Re: Proc Transpose Issue

RobertNYC · Posted 11-27-2012 02:21 PM

Hi all--

I'm having trouble with this transpose. When I try to transpose the data set below I get an error message that says duplicate variables in the by group so I need to rename the variables.

Id	Question	responce1	responce2	responce3	responce4	responce5	responce6	responce7
fgg45	S1	YES
fgg45	S2	NO	NO	NO	NO	NO	NO
fgg45	G5	YES	YES	YES	YES	YES	YES	YES
fgg45	G6	NO
gg453	S1	YES	YES
gg453	S2	NO	NO	NO	NO	NO	NO	NO
gg453	G5	YES	YES	YES
gg453	G6	NO	NO	NO	NO

What I need should look like this. I need to add a _#x to the end of each question depending on how many responses there are.

ID	S1_1x	S1_2x	S2_1x	S2_2x	S2_3x	S2_4x	S2_5x	S2_6x	S2_7x
fgg45	YES	NO	NO	NO	NO	NO	NO
gg453	YES	YES	NO	NO	NO	NO	NO	NO	NO

Any assistance is greatly appreciated.

Matt--

art297 · Posted 11-27-2012 02:26 PM

Are you NOT interested in the G5 and G6 responses and does it matter whether S1 has two or all seven levels?

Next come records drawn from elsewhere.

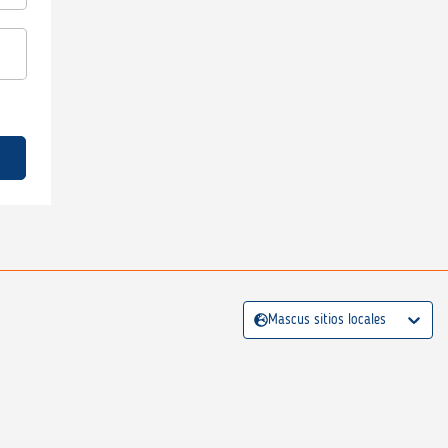
Mascus sitios locales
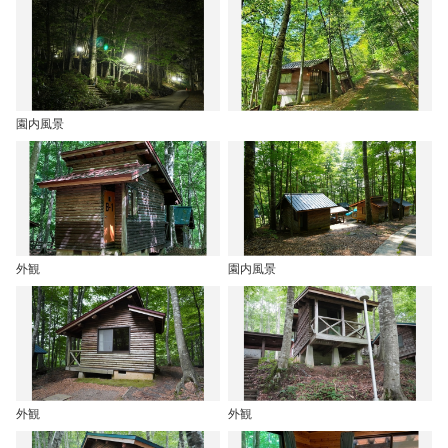
園内風景
外観
園内風景
外観
外観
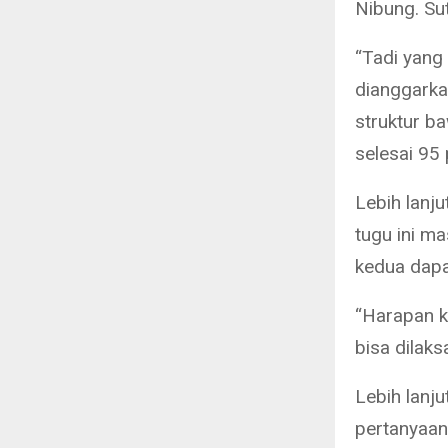
Nibung. Sut
“Tadi yang
dianggarka
struktur ba
selesai 95 
Lebih lan
tugu ini m
kedua dapa
“Harapan k
bisa dilaks
Lebih lanj
pertanyaan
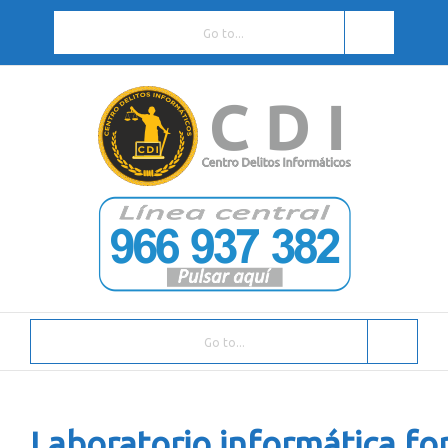
Go to...
Go to...
Laboratorio informática fo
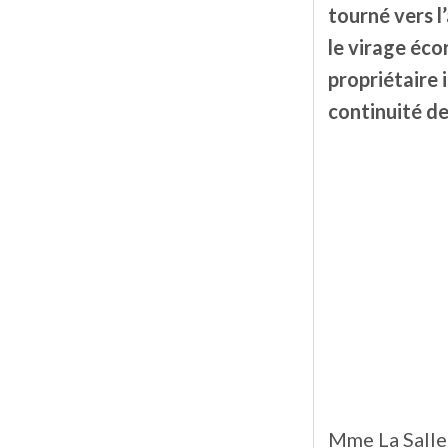
tourné vers l’
le virage éco
propriétaire 
continuité de 
Mme La Salle 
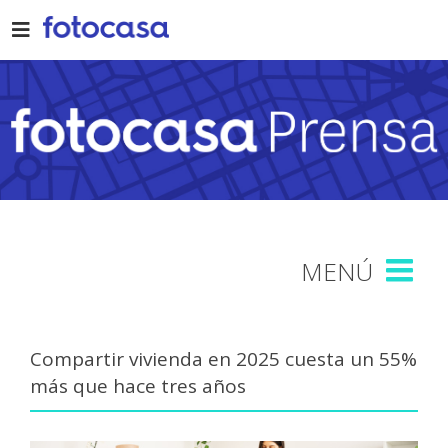
Skip
to
content
Compartir vivienda en 2025 cuesta un 55%
más que hace tres años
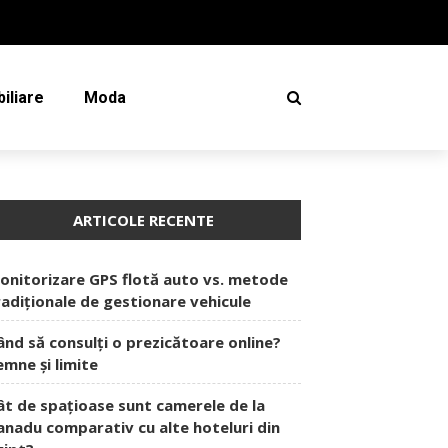
iliare
Moda
ARTICOLE RECENTE
onitorizare GPS flotă auto vs. metode
radiționale de gestionare vehicule
ând să consulți o prezicătoare online?
emne și limite
ât de spațioase sunt camerele de la
anadu comparativ cu alte hoteluri din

RobertNYC · Posted 11-27-2012 02:36 PM

Hi Arthur--

Sorry. I should have specified what. I am interested in all of the Question values, I just didn't add G5 and G6 to the sample table. There are actually over 100 questions.

Thanks--

art297 · Posted 11-27-2012 02:56 PM

Would something like the following suffice?:

data have;

infile cards truncover;

input (Id Question responce1-responce7) ($);

cards;

fgg45 S1 YES

fgg45 S2 NO NO NO NO NO NO

fgg45 G5 YES YES YES YES YES YES YES

fgg45 G6 NO

gg453 S1 YES YES

gg453 S2 NO NO NO NO NO NO NO

gg453 G5 YES YES YES

gg453 G6 NO NO NO NO

;

proc sort data=have;

by id question;

run;

proc transpose data=have (rename=(responce1-responce7=_1-_7))

out=need;

by id question;

var _1-_7;

run;

data need (drop=question);

set need;

_name_=catt(Question,_name_);

run;

proc transpose data=need out=want;

by id;

var col1;

run;

Linlin · Posted 11-27-2012 03:08 PM

Hi Art,

Has SAS agreed to reward you with a lifelong sas license when you get 10,000 points?

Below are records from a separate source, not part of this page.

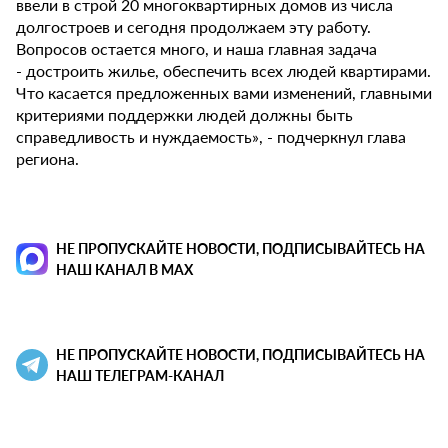
ввели в строй 20 многоквартирных домов из числа
долгостроев и сегодня продолжаем эту работу.
Вопросов остается много, и наша главная задача
- достроить жилье, обеспечить всех людей квартирами.
Что касается предложенных вами изменений, главными
критериями поддержки людей должны быть
справедливость и нуждаемость», - подчеркнул глава
региона.
НЕ ПРОПУСКАЙТЕ НОВОСТИ, ПОДПИСЫВАЙТЕСЬ НА
НАШ КАНАЛ В MAX
НЕ ПРОПУСКАЙТЕ НОВОСТИ, ПОДПИСЫВАЙТЕСЬ НА
НАШ ТЕЛЕГРАМ-КАНАЛ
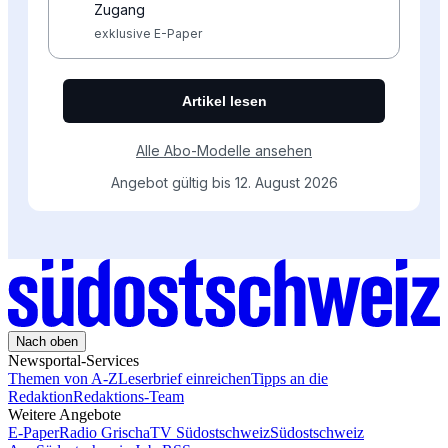
Nach oben
Newsportal-Services
Themen von A-Z
Leserbrief einreichen
Tipps an die
Redaktion
Redaktions-Team
Weitere Angebote
E-Paper
Radio Grischa
TV Südostschweiz
Südostschweiz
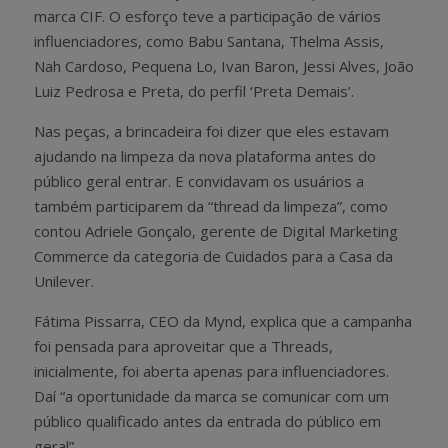
marca CIF. O esforço teve a participação de vários
influenciadores, como Babu Santana, Thelma Assis,
Nah Cardoso, Pequena Lo, Ivan Baron, Jessi Alves, João
Luiz Pedrosa e Preta, do perfil ‘Preta Demais’.
Nas peças, a brincadeira foi dizer que eles estavam
ajudando na limpeza da nova plataforma antes do
público geral entrar. E convidavam os usuários a
também participarem da “thread da limpeza”, como
contou Adriele Gonçalo, gerente de Digital Marketing
Commerce da categoria de Cuidados para a Casa da
Unilever.
Fátima Pissarra, CEO da Mynd, explica que a campanha
foi pensada para aproveitar que a Threads,
inicialmente, foi aberta apenas para influenciadores.
Daí “a oportunidade da marca se comunicar com um
público qualificado antes da entrada do público em
geral”.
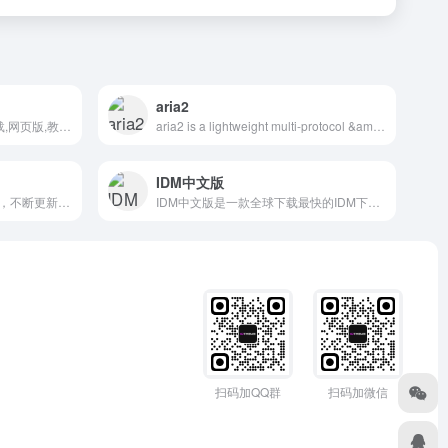
aria2
Kinh,KinhDown,首页,软件下载,网页版,教程,订阅,小论坛,交流群,服务条款,软件小妹黑历史,亿寻,指认其他解析,盗窃用户Cookie,极下,KinhDown - 首页
aria2 is a lightweight multi-protocol &amp; multi-source command-line download utility. It supports HTTP/HTTPS, FTP, SFTP, BitTorrent and Metalink. &hellip;
IDM中文版
如今各大视频网站为保护版权，不断更新算法防解析下载视频资源，无论哪款视频下载工具，绝不敢自称通杀所有视频网站。所以，选择视频下载工具，关注点已经不在工具本身。猎影视频下载，可以解析下载各个视频网站的高清视频，后来因为停止更新了，不过加入第三方插件模块可让这款软件正常解析。
IDM中文版是一款全球下载最快的IDM下载工具软件.Internet Download Manager(简称IDM下载器)是一款Windows平台功能强大的多线程下载工具,国外非常受欢迎.IDM中文破解版支持断点续传,支持嗅探视频音频,接管所有浏览器,具有站点抓取,批量下载队列,计划任务下载,自动识别文件名,静默下载,网盘下载支持等功能.
扫码加QQ群
扫码加微信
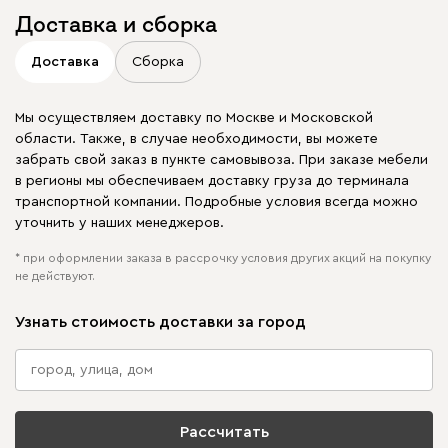
Доставка и сборка
Доставка
Сборка
Мы осуществляем доставку по Москве и Московской
области. Также, в случае необходимости, вы можете
забрать свой заказ в пункте самовывоза. При заказе мебели
в регионы мы обеспечиваем доставку груза до терминала
транспортной компании. Подробные условия всегда можно
уточнить у наших менеджеров.
* при оформлении заказа в рассрочку условия других акций на покупку
не действуют.
Узнать стоимость доставки за город
Рассчитать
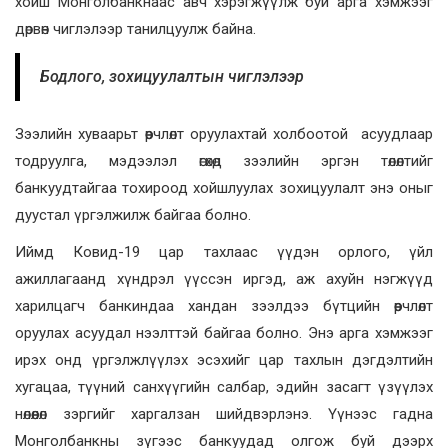
хойш Монголбанкнаас авч хэрэгжүүлж буй арга хэмжээг
дөрвөн чиглэлээр танилцуулж байна.
Бодлого, зохицуулалтын чиглэлээр
Зээлийн хуваарьт өөрчлөлт оруулахтай холбоотой асуудлаар
тодруулга, мэдээлэл өгөхөд зээлийн эргэн төлөлтийг
банкуудтайгаа тохироод хойшлуулах зохицуулалт энэ оныг
дуустал үргэлжилж байгаа болно.
Иймд Ковид-19 цар тахлаас үүдэн орлого, үйл
ажиллагаанд хүндрэл үүссэн иргэд, аж ахуйн нэгжүүд
харилцагч банкиндаа хандан зээлдээ бүтцийн өөрчлөлт
оруулах асуудал нээлттэй байгаа болно. Энэ арга хэмжээг
ирэх онд үргэлжлүүлэх эсэхийг цар тахлын дэгдэлтийн
хугацаа, түүний санхүүгийн салбар, эдийн засагт үзүүлэх
нөлөөлөл зэргийг харгалзан шийдвэрлэнэ. Үүнээс гадна
Монголбанкны зүгээс банкуудад олгож буй дээрх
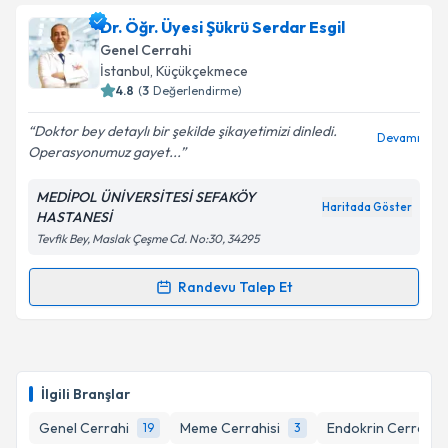
Op. Dr. Nurettin Kapucu
için randevu takvimi talebi
Dr. Öğr. Üyesi Şükrü Serdar Esgil
oluşturun. Size bu uzmandan randevu almanız için bir
Takvim Talebini Gönder
Genel Cerrahi
takvim hazırlandığında e-posta ile bilgilendireceğiz.
İstanbul
, Küçükçekmece
4.8
(
3
Değerlendirme)
E-posta Adresiniz
Doktor bey detaylı bir şekilde şikayetimizi dinledi.
Devamı
Operasyonumuz gayet...
MEDİPOL ÜNİVERSİTESİ SEFAKÖY
Kişisel verilerimin işlenmesine ilişkin
Aydınlatma
Haritada Göster
HASTANESİ
Metni
'ni okudum ve kişisel verilerimin belirtilen
Tevfik Bey, Maslak Çeşme Cd. No:30, 34295
kapsamda işlenmesini kabul ediyorum.
Randevu Talep Et
Randevu Takvimi Talebi
Takvim Talebini Gönder
Dr. Öğr. Üyesi Şükrü Serdar Esgil
için randevu
takvimi talebi oluşturun. Size bu uzmandan randevu
İlgili Branşlar
almanız için bir takvim hazırlandığında e-posta ile
bilgilendireceğiz.
Genel Cerrahi
Meme Cerrahisi
Endokrin Cerrahisi
19
3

art297 · Posted 11-27-2012 03:14 PM

: Good question. Haven't heard anything but I would hope that also includes a trip to the next SGF to be formally awarded the prize.

We should know fairly soon as the milestone should be approaching very quickly. Minimally, one would at least expect to see a post from Dr.G

Linlin · Posted 11-27-2012 03:20 PM

Agreed! only 5 points away.

art297 · Posted 11-27-2012 03:26 PM

: Look again! Someone must have marked one of my posts as being a correct answer.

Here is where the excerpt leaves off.